Observatório de Ornitorrincos

Era fim de tarde naquelas primeiras tardes de calor. Rodrigo, sentado na sua esplanada preferida, rabiscava o seu caderno de apontamentos.

[Interrompo a narrativa para explicar que o nome Rodrigo foi escolhido ao acaso, embora não seja de descartar a possibilidade de haver contribuições do inconsciente que me tenham levado a escolher este nome. A identificação do nome evita-me de qualquer forma ter de explicar ao leitor que quem está à esplanada não é o narrador e também não é uma personagem do sexo feminino. Dito isto, prossigamos com a estória.]

Rodrigo, um publicitário não muito famoso nem muito rico, escrevia num caderno sem linhas de capa preta palavras soltas para a campanha de uma fábrica local de rolhas de cortiça. Esta Primavera gelada tinha sido particularmente difícil para Rodrigo. A noiva tinha ido passar férias à Islândia. Madalena, embora tenha arranjado uma amante islandesa, voltou disposta a casar-se em Setembro.

[– Hei lá! O que é isto? – o narrador é subitamente interrompida por Rodrigo, a personagem do conto, visivelmente agastado.

– Estás a falar de quê? – perguntei.

­– Da descrição que estás a fazer.
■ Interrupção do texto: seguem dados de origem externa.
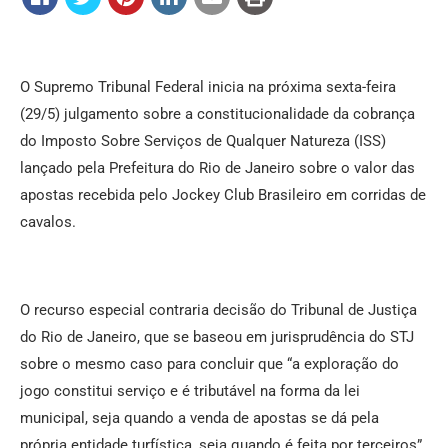
O Supremo Tribunal Federal inicia na próxima sexta-feira
(29/5) julgamento sobre a constitucionalidade da cobrança
do Imposto Sobre Serviços de Qualquer Natureza (ISS)
lançado pela Prefeitura do Rio de Janeiro sobre o valor das
apostas recebida pelo Jockey Club Brasileiro em corridas de
cavalos.
O recurso especial contraria decisão do Tribunal de Justiça
do Rio de Janeiro, que se baseou em jurisprudência do STJ
sobre o mesmo caso para concluir que “a exploração do
jogo constitui serviço e é tributável na forma da lei
municipal, seja quando a venda de apostas se dá pela
própria entidade turfística, seja quando é feita por terceiros”.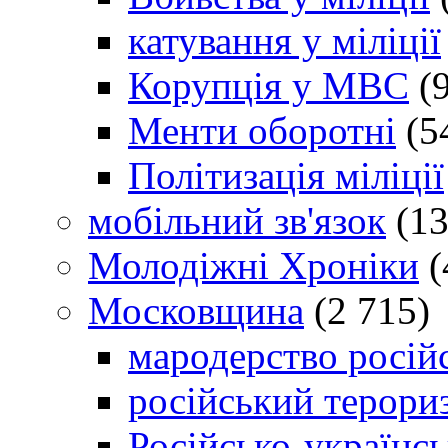
катування у міліції
Корупція у МВС
(9
Менти оборотні
(5
Політизація міліції
мобільний зв'язок
(13
Молодіжні Хроніки
(
Московщина
(2 715)
мародерство російс
російський терори
Російсько-українсь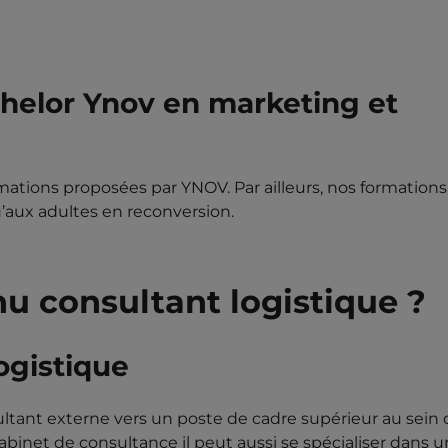
helor Ynov en marketing et
mations proposées par YNOV. Par ailleurs, nos formations
u’aux adultes en reconversion.
nu consultant logistique ?
ogistique
ltant externe vers un poste de cadre supérieur au sein 
abinet de consultance il peut aussi se spécialiser dans u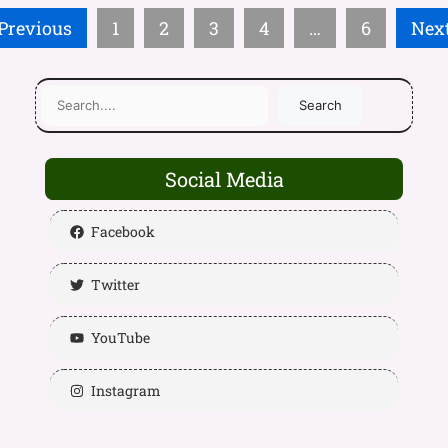
Previous
1
2
3
4
…
6
Nex
Search
Social Media
Facebook
Twitter
YouTube
Instagram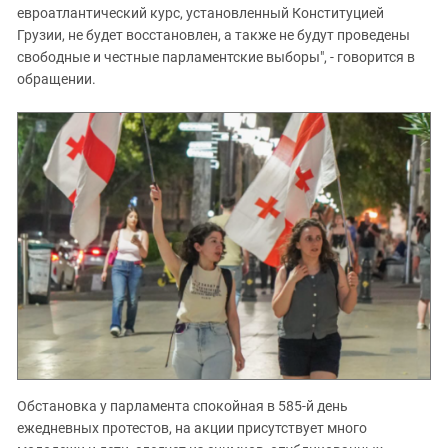
евроатлантический курс, установленный Конституцией
Грузии, не будет восстановлен, а также не будут проведены
свободные и честные парламентские выборы", - говорится в
обращении.
Обстановка у парламента спокойная в 585-й день
ежедневных протестов, на акции присутствует много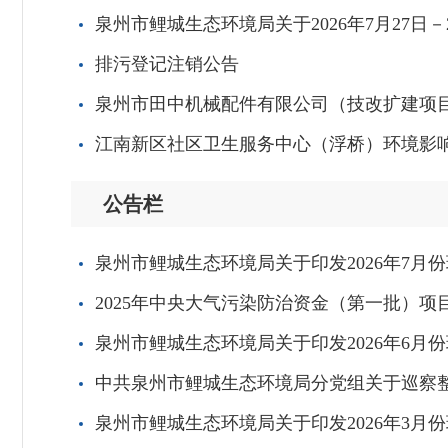
泉州市鲤城生态环境局关于2026年7月27日
排污登记注销公告
泉州市田中机械配件有限公司（技改扩建项目
江南新区社区卫生服务中心（浮桥）环境影
公告栏
泉州市鲤城生态环境局关于印发2026年7月
2025年中央大气污染防治资金（第一批）项
泉州市鲤城生态环境局关于印发2026年6月
中共泉州市鲤城生态环境局分党组关于巡察
泉州市鲤城生态环境局关于印发2026年3月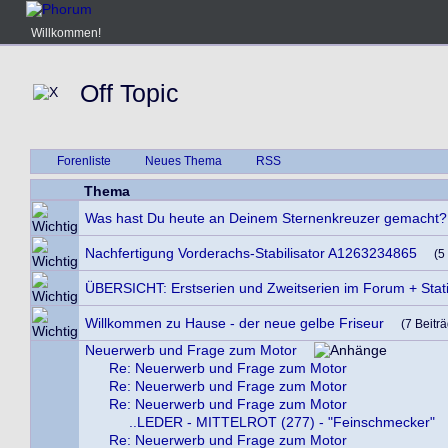
Willkommen!
Off Topic
Forenliste
Neues Thema
RSS
Thema
Was hast Du heute an Deinem Sternenkreuzer gemacht?
Nachfertigung Vorderachs-Stabilisator A1263234865
(5
ÜBERSICHT: Erstserien und Zweitserien im Forum + Stati
Willkommen zu Hause - der neue gelbe Friseur
(7 Beitr
Neuerwerb und Frage zum Motor
Re: Neuerwerb und Frage zum Motor
Re: Neuerwerb und Frage zum Motor
Re: Neuerwerb und Frage zum Motor
..LEDER - MITTELROT (277) - "Feinschmecker"
Re: Neuerwerb und Frage zum Motor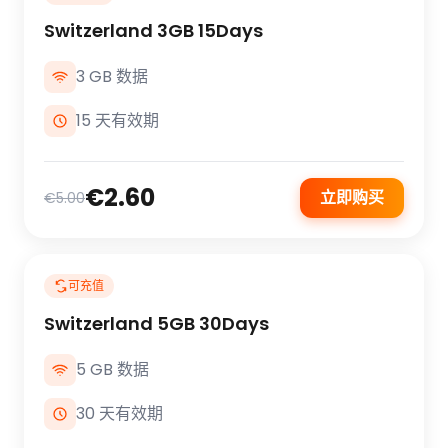
Switzerland 3GB 15Days
3 GB 数据
15 天有效期
€2.60
立即购买
€5.00
可充值
Switzerland 5GB 30Days
5 GB 数据
30 天有效期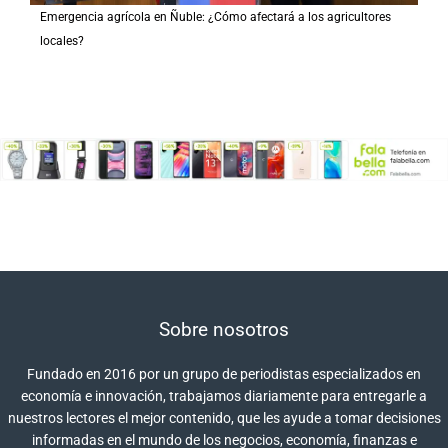
Emergencia agrícola en Ñuble: ¿Cómo afectará a los agricultores
locales?
Sobre nosotros
Fundado en 2016 por un grupo de periodistas especializados en
economía e innovación, trabajamos diariamente para entregarle a
nuestros lectores el mejor contenido, que les ayude a tomar decisiones
informadas en el mundo de los negocios, economía, finanzas e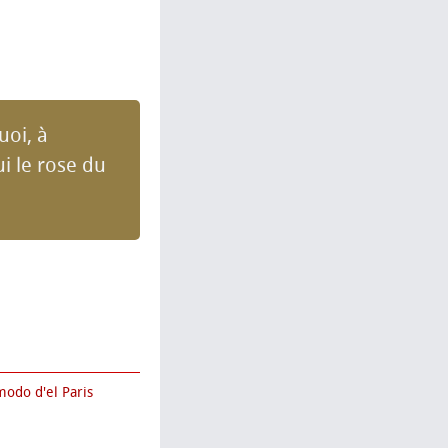
uoi, à
i le rose du
modo d'el Paris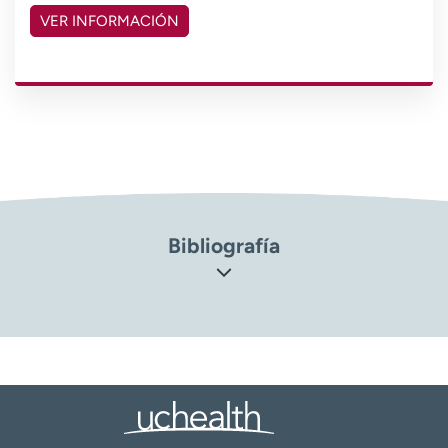
VER INFORMACIÓN
Bibliografía
Asociación Americana del Corazón (AHA, por sus siglas en
inglés). ¿Qué es el TAVR? (TAVI)
(
https://www.heart.org/en/health-topics/heart-valve-
problems-and-disease/understanding-your-heart-valve-
treatment-options/what-is-tavr
)
Instituto Nacional del Corazón, los Pulmones y la Sangre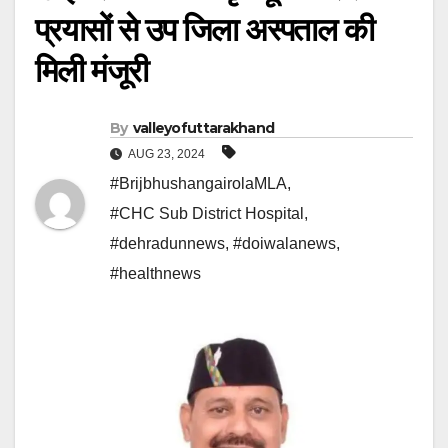
प्रयासों से उप जिला अस्पताल की
मिली मंजूरी
By
valleyofuttarakhand
AUG 23, 2024
#BrijbhushangairolaMLA
,
#CHC Sub District Hospital
,
#dehradunnews
,
#doiwalanews
,
#healthnews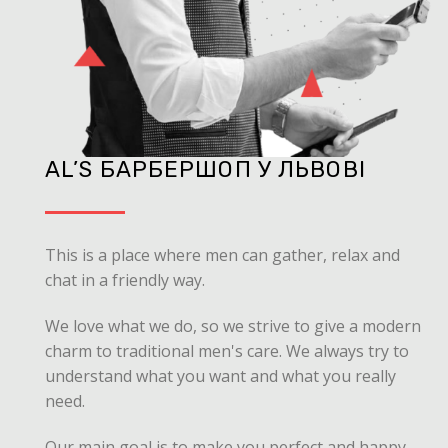
AL’S БАРБЕРШОП У ЛЬВОВІ
This is a place where men can gather, relax and
chat in a friendly way.
We love what we do, so we strive to give a modern
charm to traditional men's care. We always try to
understand what you want and what you really
need.
Our main goal is to make you perfect and happy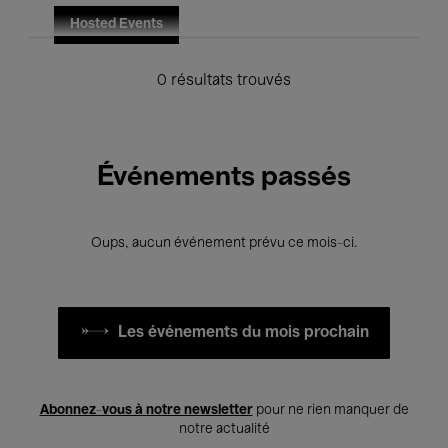
Hosted Events
0 résultats trouvés
Événements passés
Oups, aucun événement prévu ce mois-ci.
Les événements du mois prochain
Abonnez-vous à notre newsletter
pour ne rien manquer de
notre actualité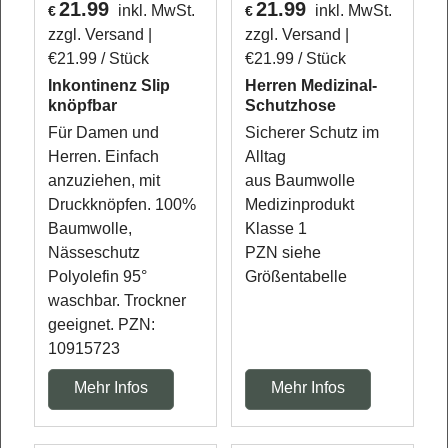
21.99
21.99
inkl. MwSt.
inkl. MwSt.
€
€
zzgl. Versand
zzgl. Versand
€21.99
/ Stück
€21.99
/ Stück
Inkontinenz Slip
Herren Medizinal-
knöpfbar
Schutzhose
Für Damen und
Sicherer Schutz im
Herren. Einfach
Alltag
anzuziehen, mit
aus Baumwolle
Druckknöpfen. 100%
Medizinprodukt
Baumwolle,
Klasse 1
Nässeschutz
PZN siehe
Polyolefin 95°
Größentabelle
waschbar. Trockner
geeignet. PZN:
10915723
Mehr Infos
Mehr Infos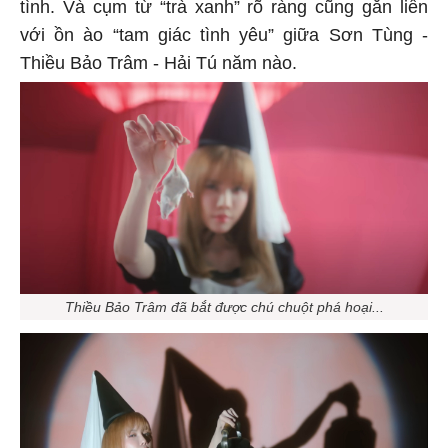
tình. Và cụm từ “trà xanh” rõ ràng cũng gắn liền
với ồn ào “tam giác tình yêu” giữa Sơn Tùng -
Thiều Bảo Trâm - Hải Tú năm nào.
Thiều Bảo Trâm đã bắt được chú chuột phá hoại...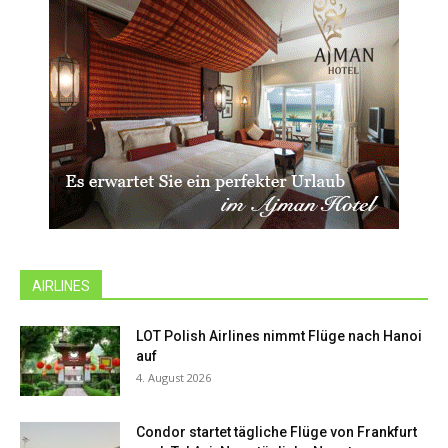
AIRLINES
LOT Polish Airlines nimmt Flüge nach Hanoi
auf
4. August 2026
Condor startet tägliche Flüge von Frankfurt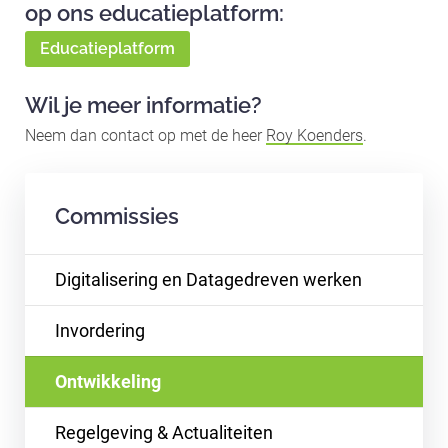
op ons educatieplatform:
Educatieplatform
Wil je meer informatie?
Neem dan contact op met de heer
Roy Koenders
.
Commissies
Digitalisering en Datagedreven werken
Invordering
Ontwikkeling
Regelgeving & Actualiteiten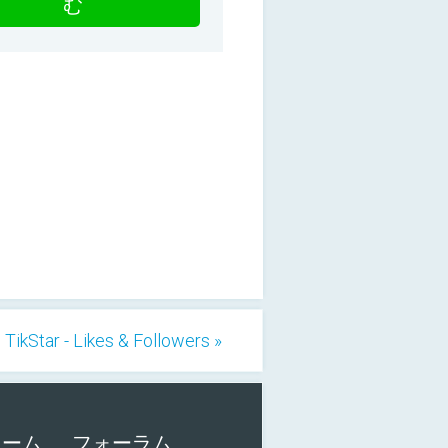
む
TikStar - Likes & Followers »
ォーム
フォーラム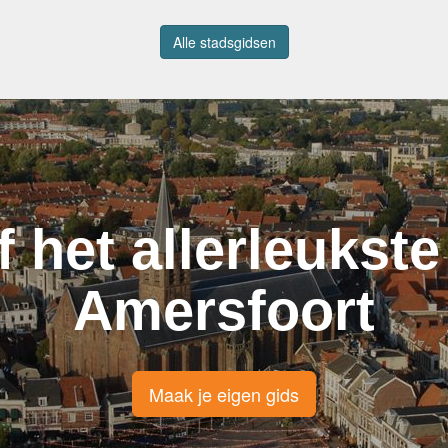
Alle stadsgidsen
f het allerleukste
Amersfoort
Maak je eigen gids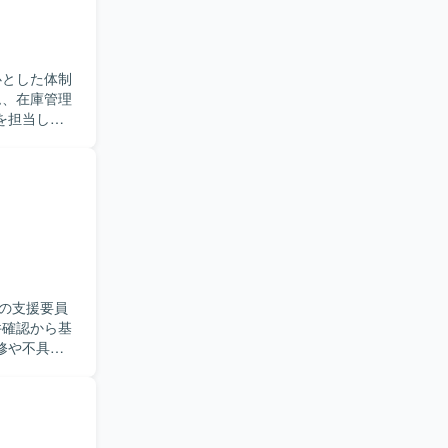
Iを用いた
験を深めてい
を利用可能で
心とした体制
を担当して
ら、品質を
す。複数シ
【ポジ
ができ、上
ただけます。
ることがで
の支援要員
修や不具合
識と開発ス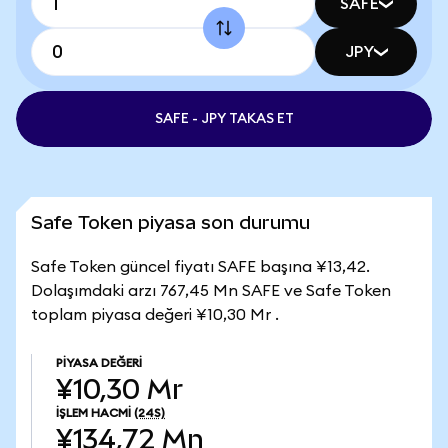
SAFE
JPY
SAFE - JPY TAKAS ET
Safe Token piyasa son durumu
Safe Token güncel fiyatı SAFE başına ¥13,42.
Dolaşımdaki arzı 767,45 Mn SAFE ve Safe Token
toplam piyasa değeri ¥10,30 Mr .
PIYASA DEĞERI
¥10,30 Mr
İŞLEM HACMI
(24S)
¥134,72 Mn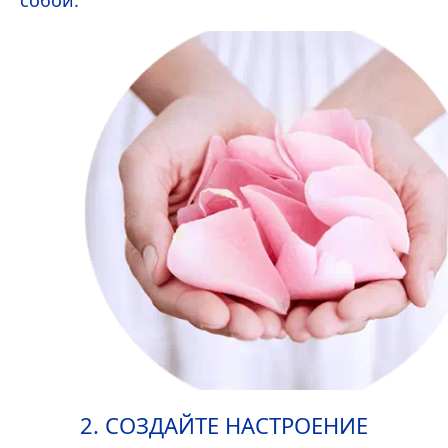
собой.
2. СОЗДАЙТЕ НАСТРОЕНИЕ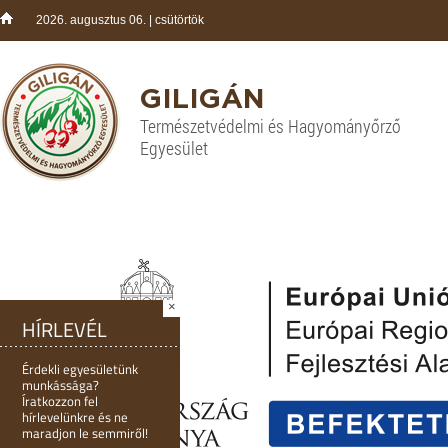
2026. augusztus 06. | csütörtök
GILIGÁN
Természetvédelmi és Hagyományőrző
Egyesület
×
HÍRLEVÉL
Érdekli egyesületünk
munkássága?
Íratkozzon fel
hírlevelünkre és ne
maradjon le semmiről!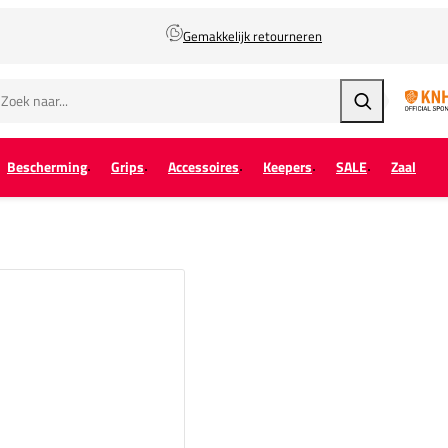
Gemakkelijk retourneren
Zoeken
Bescherming
Grips
Accessoires
Keepers
SALE
Zaal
Não me podias arranjar uma vida melhor? Primeiro nem gosto muito de ser publicitário, isso é uma mania tua, só porque tiveste esse desejo quando eras adolescente. Depois tinha de ser anónimo e pobrezinho, não era? Como tu. És um invejoso, é o que tu és. Faz-me rico, pá. Ou sentes-te ameaçado por uma personagem de um conto teu? Dá-me um CLK. Põe-me dinheiro nas mãos. Aposto que o utilizo bem melhor do que tu. E depois a namorada. “Uma amante islandesa”. Ao menos perguntavas-me se prefiro ser traído com um homem.

– Nem preciso, isso é uma prerrogativa do narrador – interrompi-o.

– Uma prerrogativa, o tanas! O Pérez-Reverte diz que as personagens têm uma vida própria. Ele não escolhe a vida delas. Cada uma…

– Ouve lá, isto não é um romance do Pérez-Reverte. É uma pequena estória para publicar num jornal. Tenho cá uma sorte com estes tipos dos contos – desabafei. – Por estas e por outras é que nunca escrevo ficção.

– Não escreves porque não sabes. Aquele princípio está todo errado. Pega no livro do David Lodge e vê lá no capítulo “Beginnings”. Vê se aprendes alguma coisa. E o meu nome, deixa-me que te diga…

– Tu és implicativo. Qual é o mal do teu nome?

– Foi escolhido ao acaso. Tu não tens jeito para isto, admite – retorquiu a personagem com um ar impecavelmente emproado.

– Eu não tenho é paciência para te aturar. Já vais ver o jeito que tenho.

Com as devidas desculpas, a narrativa prossegue de imediato.]

Rodrigo Palhotas, mau carácter e hipócrita, publicitário sem nenhuma imaginação, plagiador compulsivo, noivo de uma quarentona neurótica e ninfomaníaca, estava sentado numa esplanada a desenhar falos em guardanapos de café.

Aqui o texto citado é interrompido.